China bolsters health system as COVID surge
STORY: This stadium in Beijing has been turned into a makeshift fever clinic as authorities in China reported five more deaths.
It is one of hundreds of similar centers that are being added to major cities.
Efforts to expand intensive care units and build these clinics are ramping up across the country, in a desperate bid to prevent the wider spread of contagious disease in hospitals -
Mounting signs the virus is battering China's fragile health system.
China this month began dismantling its stringent "zero-COVID" regime of lockdowns and testing after protests against curbs.
Now, as the virus sweeps through a country of 1.4 billion people who lack natural immunity, having been shielded for so long, there is growing concern about possible deaths, virus mutations, and the impact on the economy and trade.
Xu Wenbo, an official with the Chinese Center for Disease Control and Prevention, told reporters new mutations would occur but played down concerns.
He added that the possibility of new strains becoming more lethal is low.
International concern is also growing over Beijing's surprise decision to let the virus run free.
U.S. State Department spokesperson Ned Price said on Monday (December 19) the potential for the virus to mutate as it spreads in China was "a threat for people everywhere."
“The toll of the virus is of concern to the rest of the world given the size of China's GDP, given the size of China's economy."

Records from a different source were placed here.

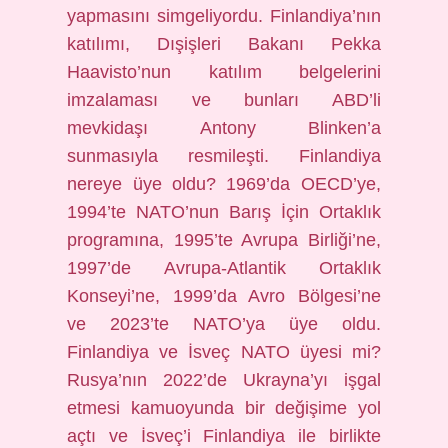
yapmasını simgeliyordu. Finlandiya’nın
katılımı, Dışişleri Bakanı Pekka
Haavisto’nun katılım belgelerini
imzalaması ve bunları ABD’li
mevkidaşı Antony Blinken’a
sunmasıyla resmileşti. Finlandiya
nereye üye oldu? 1969’da OECD’ye,
1994’te NATO’nun Barış İçin Ortaklık
programına, 1995’te Avrupa Birliği’ne,
1997’de Avrupa-Atlantik Ortaklık
Konseyi’ne, 1999’da Avro Bölgesi’ne
ve 2023’te NATO’ya üye oldu.
Finlandiya ve İsveç NATO üyesi mi?
Rusya’nın 2022’de Ukrayna’yı işgal
etmesi kamuoyunda bir değişime yol
açtı ve İsveç’i Finlandiya ile birlikte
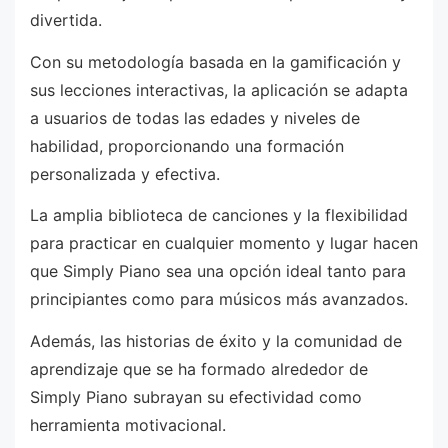
divertida.
Con su metodología basada en la gamificación y
sus lecciones interactivas, la aplicación se adapta
a usuarios de todas las edades y niveles de
habilidad, proporcionando una formación
personalizada y efectiva.
La amplia biblioteca de canciones y la flexibilidad
para practicar en cualquier momento y lugar hacen
que Simply Piano sea una opción ideal tanto para
principiantes como para músicos más avanzados.
Además, las historias de éxito y la comunidad de
aprendizaje que se ha formado alrededor de
Simply Piano subrayan su efectividad como
herramienta motivacional.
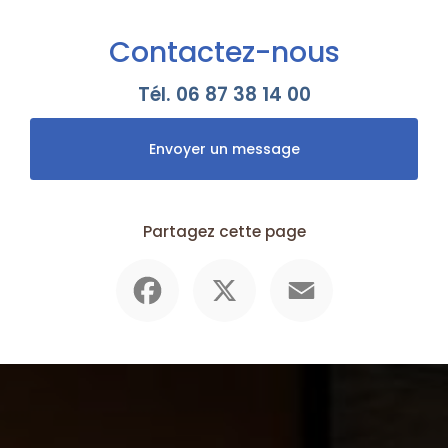
Contactez-nous
Tél.
06 87 38 14 00
Envoyer un message
Partagez cette page
Facebook
X
Email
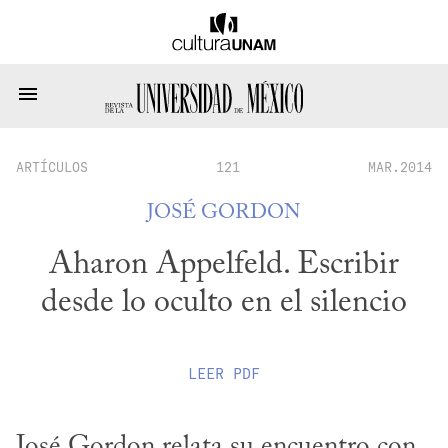
ARTÍCULOS
121
MAR.2014
JOSÉ GORDON
Aharon Appelfeld. Escribir
desde lo oculto en el silencio
LEER
PDF
José Gordon relata su encuentro con 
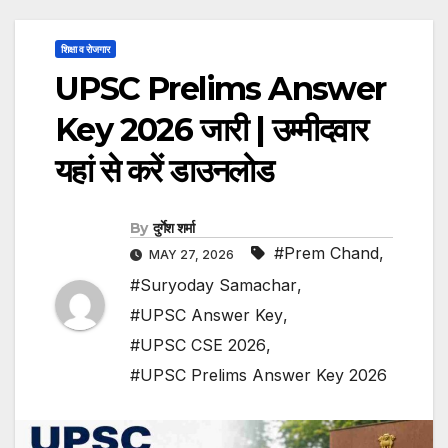
शिक्षा व रोजगार
UPSC Prelims Answer
Key 2026 जारी | उम्मीदवार
यहां से करें डाउनलोड
By
दुर्गेश शर्मा
#Prem Chand
,
MAY 27, 2026
#Suryoday Samachar
,
#UPSC Answer Key
,
#UPSC CSE 2026
,
#UPSC Prelims Answer Key 2026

Speaking at the same news conference as Xu, the head of Peking University First Hospital's infectious disease department Wang Guiqiang said only deaths caused by pneumonia and respiratory failure after contracting COVID would be classified as COVID deaths.

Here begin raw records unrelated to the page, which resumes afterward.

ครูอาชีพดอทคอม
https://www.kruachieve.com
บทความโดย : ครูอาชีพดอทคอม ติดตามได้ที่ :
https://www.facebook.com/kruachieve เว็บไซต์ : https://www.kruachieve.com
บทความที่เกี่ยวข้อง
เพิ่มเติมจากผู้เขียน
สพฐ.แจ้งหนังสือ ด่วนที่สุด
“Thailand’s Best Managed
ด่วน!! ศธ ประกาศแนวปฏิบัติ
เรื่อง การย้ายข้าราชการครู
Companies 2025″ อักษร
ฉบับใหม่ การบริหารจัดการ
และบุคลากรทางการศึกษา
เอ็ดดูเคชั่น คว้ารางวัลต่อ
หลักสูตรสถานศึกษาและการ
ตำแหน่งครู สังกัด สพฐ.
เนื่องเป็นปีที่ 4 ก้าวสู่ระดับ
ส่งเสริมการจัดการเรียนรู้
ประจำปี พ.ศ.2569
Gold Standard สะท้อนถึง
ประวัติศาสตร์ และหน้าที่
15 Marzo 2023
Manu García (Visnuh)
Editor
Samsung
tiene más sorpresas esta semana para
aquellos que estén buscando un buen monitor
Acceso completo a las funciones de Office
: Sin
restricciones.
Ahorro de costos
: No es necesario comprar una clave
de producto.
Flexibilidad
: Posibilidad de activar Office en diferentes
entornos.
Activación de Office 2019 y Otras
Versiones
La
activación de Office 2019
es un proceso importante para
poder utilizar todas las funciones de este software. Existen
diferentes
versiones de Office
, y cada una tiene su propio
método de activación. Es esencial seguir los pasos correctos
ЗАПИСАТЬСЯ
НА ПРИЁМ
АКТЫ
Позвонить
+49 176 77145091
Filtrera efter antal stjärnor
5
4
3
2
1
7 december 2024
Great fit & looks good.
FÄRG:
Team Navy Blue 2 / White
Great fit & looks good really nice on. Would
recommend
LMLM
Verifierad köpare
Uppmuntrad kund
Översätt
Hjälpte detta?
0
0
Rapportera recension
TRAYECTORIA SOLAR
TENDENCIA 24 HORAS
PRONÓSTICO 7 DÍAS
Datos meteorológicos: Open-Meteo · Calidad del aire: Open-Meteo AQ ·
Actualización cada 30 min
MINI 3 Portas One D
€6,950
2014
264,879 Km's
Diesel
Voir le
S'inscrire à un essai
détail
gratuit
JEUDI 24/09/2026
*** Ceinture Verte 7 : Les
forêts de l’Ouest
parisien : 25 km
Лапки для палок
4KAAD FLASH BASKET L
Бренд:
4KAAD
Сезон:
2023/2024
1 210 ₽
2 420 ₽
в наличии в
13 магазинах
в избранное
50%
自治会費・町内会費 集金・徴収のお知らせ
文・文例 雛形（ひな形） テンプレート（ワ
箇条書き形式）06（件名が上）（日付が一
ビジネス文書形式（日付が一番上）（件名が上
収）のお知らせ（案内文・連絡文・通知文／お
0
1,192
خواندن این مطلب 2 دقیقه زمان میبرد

Heart attacks or cardiovascular disease causing death of infected people will not get that classification.
In total, China has reported just 5,242 COVID deaths since the pandemic emerged in late 2019, a very low toll by global standards.
But there are rising doubts that the statistics are reflecting the true impact of a disease ripping through cities after China dropped curbs on December 7.
Since then, some hospitals have become inundated, pharmacies emptied of medicines.
Many people have gone into self-imposed lockdowns.
In Beijing, delivery workers were seen crowding at pharmacies to pick up medicines.
Some health experts estimate 60% of people in China - equivalent to 10% of the world's population - could be infected over the coming months, and that more than 2 million could die.